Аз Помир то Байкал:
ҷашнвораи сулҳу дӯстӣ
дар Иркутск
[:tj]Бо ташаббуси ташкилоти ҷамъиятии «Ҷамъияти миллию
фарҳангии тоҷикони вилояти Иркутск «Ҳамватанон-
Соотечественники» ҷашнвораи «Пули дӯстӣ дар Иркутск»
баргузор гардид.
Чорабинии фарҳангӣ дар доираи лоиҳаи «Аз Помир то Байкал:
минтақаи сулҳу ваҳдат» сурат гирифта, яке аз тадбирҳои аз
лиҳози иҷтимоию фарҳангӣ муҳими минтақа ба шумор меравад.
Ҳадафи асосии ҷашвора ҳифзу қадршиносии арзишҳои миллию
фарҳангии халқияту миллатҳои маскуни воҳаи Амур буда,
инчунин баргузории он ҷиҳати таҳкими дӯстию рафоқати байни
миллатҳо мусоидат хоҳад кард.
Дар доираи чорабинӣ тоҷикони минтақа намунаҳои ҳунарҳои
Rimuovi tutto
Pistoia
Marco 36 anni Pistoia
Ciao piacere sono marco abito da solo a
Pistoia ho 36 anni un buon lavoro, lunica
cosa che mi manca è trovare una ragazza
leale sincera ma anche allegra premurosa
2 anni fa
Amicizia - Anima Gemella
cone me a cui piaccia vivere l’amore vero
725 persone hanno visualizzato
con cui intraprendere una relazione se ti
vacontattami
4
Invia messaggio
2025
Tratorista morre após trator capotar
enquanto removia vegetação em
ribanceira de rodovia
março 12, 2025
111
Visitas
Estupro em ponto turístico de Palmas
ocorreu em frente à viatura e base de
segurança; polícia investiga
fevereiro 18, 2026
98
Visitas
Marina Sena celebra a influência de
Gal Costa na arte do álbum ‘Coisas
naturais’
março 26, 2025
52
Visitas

######

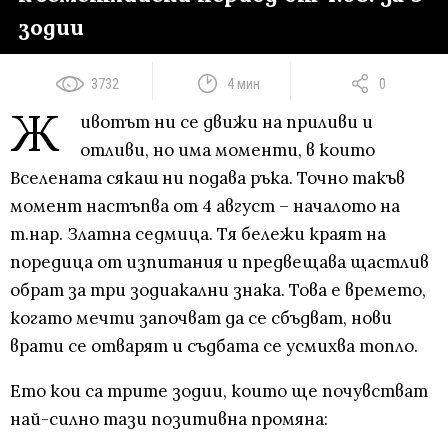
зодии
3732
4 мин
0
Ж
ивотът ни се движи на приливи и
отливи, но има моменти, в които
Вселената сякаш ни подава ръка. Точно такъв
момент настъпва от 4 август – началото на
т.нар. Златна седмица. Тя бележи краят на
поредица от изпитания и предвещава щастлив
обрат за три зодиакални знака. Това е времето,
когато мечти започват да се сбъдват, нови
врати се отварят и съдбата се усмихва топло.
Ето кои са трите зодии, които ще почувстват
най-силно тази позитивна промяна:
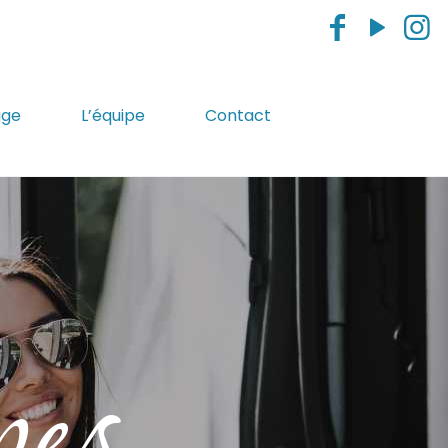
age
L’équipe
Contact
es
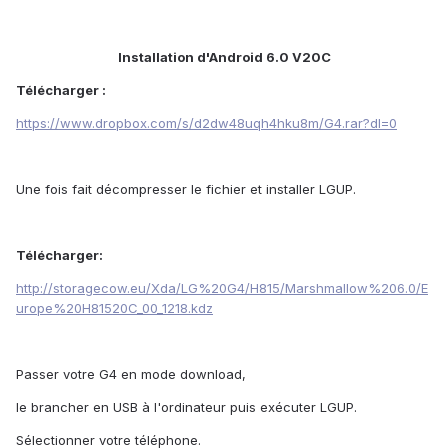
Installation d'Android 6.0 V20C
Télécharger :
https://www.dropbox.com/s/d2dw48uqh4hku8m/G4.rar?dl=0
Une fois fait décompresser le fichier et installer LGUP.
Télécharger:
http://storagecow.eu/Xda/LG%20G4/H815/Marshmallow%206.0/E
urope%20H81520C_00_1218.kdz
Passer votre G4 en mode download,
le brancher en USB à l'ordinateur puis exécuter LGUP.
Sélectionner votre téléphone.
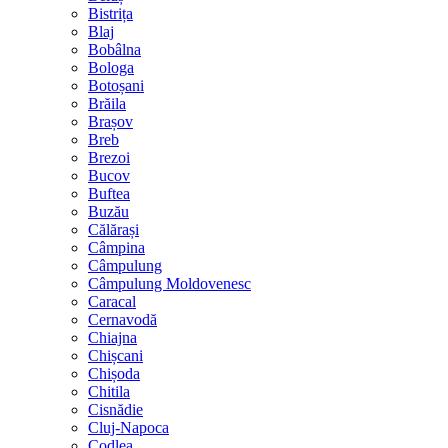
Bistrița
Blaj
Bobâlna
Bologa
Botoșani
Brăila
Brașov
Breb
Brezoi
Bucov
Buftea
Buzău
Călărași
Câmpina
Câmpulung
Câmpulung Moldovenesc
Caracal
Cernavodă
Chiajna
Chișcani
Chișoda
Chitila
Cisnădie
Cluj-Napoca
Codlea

######

TASK STATEMENT: Which lines above include "тоҷикони"? Show each of them by copying it.

EXPECTED ANSWER:
фарҳангии тоҷикони вилояти Иркутск «Ҳамватанон-
Дар доираи чорабинӣ тоҷикони минтақа намунаҳои ҳунарҳои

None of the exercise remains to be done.